In situ measurements of temperature (Ta), horizontal wind speed (V), dewpoint (Td), total water content (TWC), and cloud and supercooled cloud water (SCW) events, made during 50 flights from three research field programs, have been compared to forecasts made with the High Resolution Model Application Project version of the Global Environmental Multiscale model. The main purpose of the comparisons was to test the accuracy of the forecasts of cloud and SCW fields. The forecast accuracy for Ta,V, and Td agreed closely with the results from radiosonde‐model validation experiments, implying that the aircraft‐model validation methodology was equally feasible and, therefore, potentially applicable to SCW forecast verifications (which the radiosondes could not validate). The hit rate (HR), false alarm rate (FAR), and true skill statistic (TSS) for cloud forecasts were found to be 0.52, 0.30, and 0.22, respectively, when the model data were inferred at a horizontal resolution of 1.5 km (averaging scale of the aircraft data).
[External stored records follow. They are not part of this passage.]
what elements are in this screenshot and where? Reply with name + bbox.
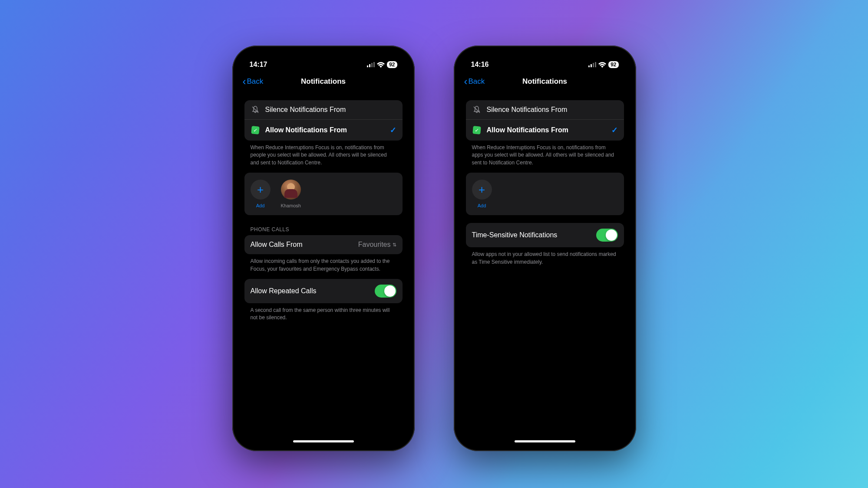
allow-calls-label: Allow Calls From <box>251 241 353 249</box>
allow-calls-footer: Allow incoming calls from only the conta… <box>244 254 403 273</box>
silence-label: Silence Notifications From <box>265 106 396 114</box>
nav-bar: ‹ Back Notifications <box>238 72 409 92</box>
repeated-calls-row: Allow Repeated Calls <box>244 279 403 303</box>
allow-label: Allow Notifications From <box>487 126 606 134</box>
allow-option[interactable]: ✓ Allow Notifications From ✓ <box>244 120 403 141</box>
time-sensitive-row: Time-Sensitive Notifications <box>466 223 624 247</box>
phone-left: 14:17 92 ‹ Back Notifications <box>232 46 415 451</box>
repeated-calls-label: Allow Repeated Calls <box>251 287 370 295</box>
page-title: Notifications <box>301 77 346 86</box>
dynamic-island <box>297 57 350 72</box>
nav-bar: ‹ Back Notifications <box>459 72 631 92</box>
svg-rect-6 <box>591 64 592 67</box>
svg-line-9 <box>474 107 480 113</box>
wifi-icon <box>598 62 606 68</box>
repeated-calls-group: Allow Repeated Calls <box>244 279 403 303</box>
checkmark-icon: ✓ <box>611 125 618 135</box>
svg-rect-0 <box>367 66 368 67</box>
notification-mode-group: Silence Notifications From ✓ Allow Notif… <box>466 100 624 141</box>
person-name: Khamosh <box>281 203 301 208</box>
time-sensitive-label: Time-Sensitive Notifications <box>472 231 591 239</box>
phone-calls-header: PHONE CALLS <box>244 215 403 235</box>
page-title: Notifications <box>522 77 567 86</box>
allow-label: Allow Notifications From <box>265 126 385 134</box>
cellular-icon <box>588 62 596 67</box>
battery-icon: 92 <box>387 61 397 68</box>
allow-option[interactable]: ✓ Allow Notifications From ✓ <box>466 120 624 141</box>
status-right: 92 <box>588 61 618 68</box>
plus-icon: + <box>472 180 492 200</box>
plus-icon: + <box>251 180 271 200</box>
allow-calls-from-row[interactable]: Allow Calls From Favourites ⇅ <box>244 235 403 254</box>
svg-rect-7 <box>593 63 594 67</box>
silence-option[interactable]: Silence Notifications From <box>244 100 403 120</box>
repeated-calls-footer: A second call from the same person withi… <box>244 303 403 322</box>
checkmark-icon: ✓ <box>390 125 396 135</box>
updown-icon: ⇅ <box>393 242 396 248</box>
allow-calls-value: Favourites ⇅ <box>358 241 396 249</box>
svg-rect-1 <box>369 64 370 67</box>
wifi-icon <box>377 62 385 68</box>
screen-right: 14:16 92 ‹ Back Notifications <box>459 51 631 446</box>
allowed-apps-box: + Add <box>466 173 624 215</box>
home-indicator[interactable] <box>515 440 575 442</box>
phone-right: 14:16 92 ‹ Back Notifications <box>454 46 636 451</box>
status-time: 14:17 <box>250 61 267 69</box>
back-label: Back <box>469 77 485 86</box>
add-label: Add <box>478 203 486 208</box>
chevron-left-icon: ‹ <box>464 76 468 87</box>
svg-rect-5 <box>588 66 590 67</box>
status-right: 92 <box>367 61 397 68</box>
allow-footer-text: When Reduce Interruptions Focus is on, n… <box>244 141 403 167</box>
add-label: Add <box>256 203 265 208</box>
content-area: Silence Notifications From ✓ Allow Notif… <box>459 100 631 266</box>
dynamic-island <box>519 57 571 72</box>
svg-line-4 <box>252 107 258 113</box>
home-indicator[interactable] <box>293 440 354 442</box>
badge-check-icon: ✓ <box>472 126 482 134</box>
chevron-left-icon: ‹ <box>243 76 246 87</box>
status-time: 14:16 <box>471 61 489 69</box>
back-button[interactable]: ‹ Back <box>243 76 264 87</box>
silence-label: Silence Notifications From <box>487 106 618 114</box>
badge-check-icon: ✓ <box>251 126 260 134</box>
notification-mode-group: Silence Notifications From ✓ Allow Notif… <box>244 100 403 141</box>
battery-icon: 92 <box>608 61 618 68</box>
repeated-calls-toggle[interactable] <box>375 285 396 298</box>
cellular-icon <box>367 62 375 67</box>
add-app-button[interactable]: + Add <box>472 180 492 208</box>
allowed-person[interactable]: Khamosh <box>281 180 301 208</box>
time-sensitive-toggle[interactable] <box>596 229 618 242</box>
allow-footer-text: When Reduce Interruptions Focus is on, n… <box>466 141 624 167</box>
silence-option[interactable]: Silence Notifications From <box>466 100 624 120</box>
allowed-people-box: + Add Khamosh <box>244 173 403 215</box>
screen-left: 14:17 92 ‹ Back Notifications <box>238 51 409 446</box>
svg-rect-2 <box>371 63 373 67</box>
svg-rect-8 <box>595 62 596 67</box>
back-label: Back <box>247 77 264 86</box>
svg-rect-3 <box>373 62 375 67</box>
back-button[interactable]: ‹ Back <box>464 76 485 87</box>
avatar-icon <box>281 180 301 200</box>
bell-slash-icon <box>251 106 260 114</box>
time-sensitive-footer: Allow apps not in your allowed list to s… <box>466 247 624 266</box>
add-person-button[interactable]: + Add <box>251 180 271 208</box>
content-area: Silence Notifications From ✓ Allow Notif… <box>238 100 409 322</box>
time-sensitive-group: Time-Sensitive Notifications <box>466 223 624 247</box>
allow-calls-group: Allow Calls From Favourites ⇅ <box>244 235 403 254</box>
bell-slash-icon <box>472 106 482 114</box>
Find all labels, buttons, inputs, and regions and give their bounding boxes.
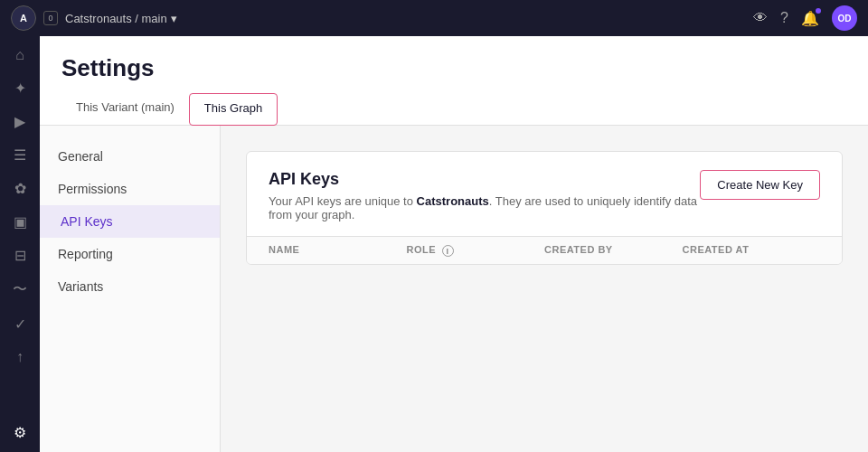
icon-sidebar: ⌂ ✦ ▶ ☰ ✿ ▣ ⊟ 〜 ✓ ↑ ⚙ — [0, 36, 40, 452]
api-keys-title: API Keys — [269, 170, 700, 189]
top-navigation: A 0 Catstronauts / main ▾ 👁 ? 🔔 OD — [0, 0, 868, 36]
settings-icon[interactable]: ⚙ — [14, 424, 26, 441]
check-icon[interactable]: ✓ — [14, 315, 26, 333]
col-header-name: NAME — [269, 244, 407, 257]
page-title: Settings — [61, 54, 846, 82]
col-header-created-by: CREATED BY — [544, 244, 683, 257]
create-new-key-button[interactable]: Create New Key — [700, 170, 820, 200]
help-icon[interactable]: ? — [780, 10, 788, 26]
pulse-icon[interactable]: 〜 — [13, 280, 27, 299]
settings-navigation: General Permissions API Keys Reporting V… — [40, 126, 221, 452]
home-icon[interactable]: ⌂ — [15, 47, 24, 63]
table-header: NAME ROLE i CREATED BY CREATED AT — [247, 236, 842, 264]
bell-icon[interactable]: 🔔 — [801, 10, 819, 27]
settings-content: API Keys Your API keys are unique to Cat… — [221, 126, 868, 452]
play-icon[interactable]: ▶ — [14, 113, 25, 130]
nav-item-variants[interactable]: Variants — [40, 270, 220, 303]
role-info-icon[interactable]: i — [442, 245, 454, 257]
nav-actions: 👁 ? 🔔 OD — [753, 5, 857, 31]
payment-icon[interactable]: ▣ — [14, 213, 27, 231]
api-keys-info: API Keys Your API keys are unique to Cat… — [269, 170, 700, 221]
settings-body: General Permissions API Keys Reporting V… — [40, 126, 868, 452]
nav-item-api-keys[interactable]: API Keys — [40, 205, 220, 238]
monitor-icon[interactable]: ⊟ — [14, 247, 26, 264]
rocket-icon[interactable]: ↑ — [16, 349, 24, 365]
avatar[interactable]: OD — [832, 5, 857, 31]
api-keys-header: API Keys Your API keys are unique to Cat… — [247, 152, 842, 236]
settings-container: Settings This Variant (main) This Graph … — [40, 36, 868, 452]
api-keys-card: API Keys Your API keys are unique to Cat… — [246, 151, 843, 265]
graph-icon[interactable]: ✦ — [14, 80, 26, 97]
tab-this-graph[interactable]: This Graph — [189, 93, 278, 126]
people-icon[interactable]: ✿ — [14, 180, 26, 197]
tab-this-variant[interactable]: This Variant (main) — [61, 93, 189, 125]
col-header-role: ROLE i — [407, 244, 545, 257]
eye-icon[interactable]: 👁 — [753, 10, 768, 26]
breadcrumb: Catstronauts / main ▾ — [65, 12, 746, 25]
doc-icon[interactable]: ☰ — [14, 146, 26, 164]
app-logo[interactable]: A — [11, 5, 36, 31]
api-keys-description: Your API keys are unique to Catstronauts… — [269, 194, 700, 221]
nav-item-permissions[interactable]: Permissions — [40, 173, 220, 205]
settings-tabs: This Variant (main) This Graph — [61, 93, 846, 125]
nav-item-general[interactable]: General — [40, 140, 220, 173]
settings-header: Settings This Variant (main) This Graph — [40, 36, 868, 126]
main-layout: ⌂ ✦ ▶ ☰ ✿ ▣ ⊟ 〜 ✓ ↑ ⚙ Settings This Vari… — [0, 36, 868, 452]
nav-item-reporting[interactable]: Reporting — [40, 238, 220, 270]
nav-badge: 0 — [43, 11, 58, 25]
col-header-created-at: CREATED AT — [683, 244, 821, 257]
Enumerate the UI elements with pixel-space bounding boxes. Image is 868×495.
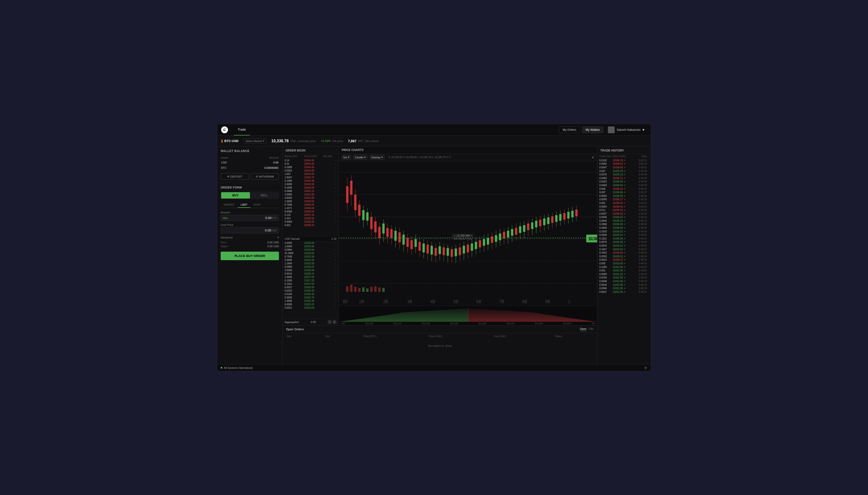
bid-row[interactable]: 6.000010325.25-: [283, 303, 339, 306]
ask-row[interactable]: 2.000010341.95-: [283, 193, 339, 196]
amount-input[interactable]: [228, 216, 272, 220]
max-label[interactable]: Max: [223, 217, 228, 220]
bid-row[interactable]: 4.004510335.05-: [283, 241, 339, 245]
bid-row[interactable]: 2.500010334.95-: [283, 245, 339, 248]
candlestick-chart[interactable]: $10,336.78 9/13 1:00 2:00 3:00 4:00 5:00…: [339, 161, 597, 306]
ask-row[interactable]: 0.299910344.35-: [283, 166, 339, 169]
ask-row[interactable]: 0.100010342.65-: [283, 186, 339, 189]
ask-row[interactable]: 2.000010342.85-: [283, 183, 339, 186]
trade-row[interactable]: 0.109410332.96 ↗9:48:53: [597, 265, 651, 269]
ask-row[interactable]: 0.068810342.15-: [283, 189, 339, 193]
trade-row[interactable]: 0.046310336.71 ↗9:49:48: [597, 176, 651, 180]
sell-button[interactable]: SELL: [250, 192, 279, 199]
chart-type-select[interactable]: Candle ▾: [353, 155, 367, 160]
trade-row[interactable]: 0.046310336.05 ↗9:49:48: [597, 184, 651, 187]
trade-row[interactable]: 0.008310331.02 ↗9:48:43: [597, 272, 651, 276]
stop-mode-button[interactable]: STOP: [250, 202, 264, 208]
trade-row[interactable]: 0.00110332.95 ↗9:48:50: [597, 269, 651, 272]
trade-row[interactable]: 0.002410335.01 ↗9:49:01: [597, 244, 651, 248]
trade-row[interactable]: 0.002710331.95 ↗9:48:22: [597, 290, 651, 294]
trade-row[interactable]: 0.002310336.42 ↗9:48:53: [597, 258, 651, 262]
trade-row[interactable]: 0.009310336.27 ↗9:49:28: [597, 198, 651, 202]
agg-decrease-button[interactable]: −: [328, 320, 332, 324]
trade-row[interactable]: 0.009310336.69 ↗9:49:30: [597, 194, 651, 198]
trade-row[interactable]: 0.01110336.42 ↗9:49:20: [597, 208, 651, 212]
trade-row[interactable]: 0.002310336.05 ↗9:49:48: [597, 180, 651, 184]
ask-row[interactable]: 1.004710343.75-: [283, 176, 339, 179]
trade-row[interactable]: 0.182110336.98 ↗9:49:02: [597, 237, 651, 240]
trade-row[interactable]: 0.095210336.81 ↗9:50:14: [597, 162, 651, 166]
trade-row[interactable]: 0.023410332.95 ↗9:48:28: [597, 276, 651, 280]
chart-expand-icon[interactable]: ▶: [592, 156, 594, 159]
trade-row[interactable]: 0.293310339.25 ↗9:49:06: [597, 230, 651, 233]
trade-row[interactable]: 0.005410338.46 ↗9:49:20: [597, 205, 651, 208]
bid-row[interactable]: 3.000010331.00-: [283, 258, 339, 262]
ask-row[interactable]: 1.00710344.00-: [283, 172, 339, 176]
trade-row[interactable]: 0.00710336.66 ↗9:49:37: [597, 190, 651, 194]
trade-row[interactable]: 0.007610335.13 ↗9:49:48: [597, 173, 651, 176]
trade-row[interactable]: 0.004610336.42 ↗9:49:19: [597, 216, 651, 219]
app-logo[interactable]: C: [221, 126, 228, 133]
order-book-bids[interactable]: 4.004510335.05- 2.500010334.95- 0.098410…: [283, 241, 339, 319]
trade-row[interactable]: 0.400010336.80 ↗9:49:06: [597, 226, 651, 230]
limit-mode-button[interactable]: LIMIT: [238, 202, 250, 208]
ask-row[interactable]: 0.13210337.35-: [283, 213, 339, 217]
bid-row[interactable]: 0.001010328.15-: [283, 272, 339, 275]
ask-row[interactable]: 3.1410344.45-: [283, 158, 339, 162]
trade-row[interactable]: 0.00510336.42 ↗9:49:42: [597, 187, 651, 191]
order-book-asks[interactable]: 3.1410344.45- 0.0110344.40- 0.299910344.…: [283, 158, 339, 236]
trade-row[interactable]: 0.004810332.95 ↗9:48:28: [597, 279, 651, 283]
bid-row[interactable]: 0.100010327.25-: [283, 279, 339, 282]
market-select[interactable]: Select Market ▾: [244, 138, 266, 143]
bid-row[interactable]: 3.026810329.00-: [283, 269, 339, 272]
trade-row[interactable]: 0.010210336.78 ↗9:50:15: [597, 158, 651, 162]
withdraw-button[interactable]: ⊖ WITHDRAW: [251, 173, 279, 180]
bid-row[interactable]: 0.002110324.50-: [283, 306, 339, 310]
my-wallets-button[interactable]: My Wallets: [582, 126, 604, 133]
bid-row[interactable]: 0.098410333.50-: [283, 248, 339, 252]
deposit-button[interactable]: ⊕ DEPOSIT: [220, 173, 249, 180]
place-order-button[interactable]: PLACE BUY ORDER: [220, 252, 279, 260]
my-orders-button[interactable]: My Orders: [559, 126, 580, 133]
user-menu[interactable]: Satoshi Nakamoto ▾: [605, 125, 647, 134]
open-orders-fills-tab[interactable]: Fills: [589, 327, 594, 331]
bid-row[interactable]: 0.002310326.40-: [283, 289, 339, 293]
ask-row[interactable]: 0.000010336.35-: [283, 220, 339, 223]
bid-row[interactable]: 0.003710326.50-: [283, 286, 339, 289]
tab-trade[interactable]: Trade: [234, 124, 250, 135]
bid-row[interactable]: 0.050010325.75-: [283, 296, 339, 300]
trade-row[interactable]: 0.00110336.42 ↗9:49:26: [597, 201, 651, 205]
trade-row[interactable]: 0.007610335.00 ↗9:49:02: [597, 240, 651, 244]
trade-row[interactable]: 0.035310333.01 ↗9:48:54: [597, 255, 651, 258]
bid-row[interactable]: 25.300010333.00-: [283, 252, 339, 255]
ask-row[interactable]: 1.437110340.00-: [283, 206, 339, 210]
overlay-select[interactable]: Overlay ▾: [370, 155, 384, 160]
advanced-toggle[interactable]: Advanced ▾: [220, 236, 279, 239]
ask-row[interactable]: 5.60110336.30-: [283, 223, 339, 227]
buy-button[interactable]: BUY: [221, 192, 250, 199]
limit-price-input[interactable]: [223, 228, 271, 232]
ask-row[interactable]: 0.592210344.30-: [283, 169, 339, 172]
trade-row[interactable]: 0.001610332.95 ↗9:48:24: [597, 283, 651, 287]
settings-icon[interactable]: ⚙: [644, 366, 648, 370]
bid-row[interactable]: 1.000010325.45-: [283, 300, 339, 303]
bid-row[interactable]: 1.000010327.95-: [283, 275, 339, 279]
trade-row[interactable]: 0.004510339.33 ↗9:49:13: [597, 219, 651, 223]
ask-row[interactable]: 0.0110344.40-: [283, 162, 339, 166]
trade-row[interactable]: 0.00710335.29 ↗9:49:49: [597, 169, 651, 173]
timeframe-select[interactable]: 5m ▾: [342, 155, 351, 160]
trade-row[interactable]: 0.002710338.63 ↗9:49:20: [597, 212, 651, 216]
ask-row[interactable]: 3.000010339.25-: [283, 210, 339, 213]
trade-row[interactable]: 0.004710338.05 ↗9:50:02: [597, 166, 651, 169]
trade-row[interactable]: 0.344210336.84 ↗9:48:54: [597, 251, 651, 255]
bid-row[interactable]: 0.099910329.25-: [283, 265, 339, 269]
market-mode-button[interactable]: MARKET: [220, 202, 238, 208]
ask-row[interactable]: 0.600010341.80-: [283, 196, 339, 200]
ask-row[interactable]: 1.000010340.65-: [283, 200, 339, 203]
trade-row[interactable]: 0.00510333.00 ↗9:48:53: [597, 262, 651, 265]
bid-row[interactable]: 0.759910332.90-: [283, 255, 339, 258]
ask-row[interactable]: 0.109010342.90-: [283, 179, 339, 183]
bid-row[interactable]: 0.102210327.50-: [283, 282, 339, 286]
trade-row[interactable]: 0.004610335.54 ↗9:49:06: [597, 233, 651, 237]
agg-increase-button[interactable]: +: [332, 320, 337, 324]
The corresponding values for SCW forecasts were 0.37, 0.22, and 0.15, respectively. The HRs (FARs) for cloud and SCW events are sensitive to horizontal resolution and increase to 0.76 (0.50) and 0.66 (0.53), respectively, when a horizontal resolution of 100 km is used. The model TWC was found to agree poorly with aircraft measurements, with the model generally underestimating TWC. For cases when the forecasts and observations of cloud agreed, the SCW-forecast HR, FAR, and TSS were 0.63, 0.22, and 0.41, respectively, which implies that improvement in the model cloud fields would substantially improve the SCW forecast accuracy. The demonstrated comparison methodology will allow a quantitative comparison between different SCW and cloud algorithms. Such a comparison will provide insight into the strengths and weaknesses of these algorithms and will allow the development of more accurate cloud and SCW forecasts.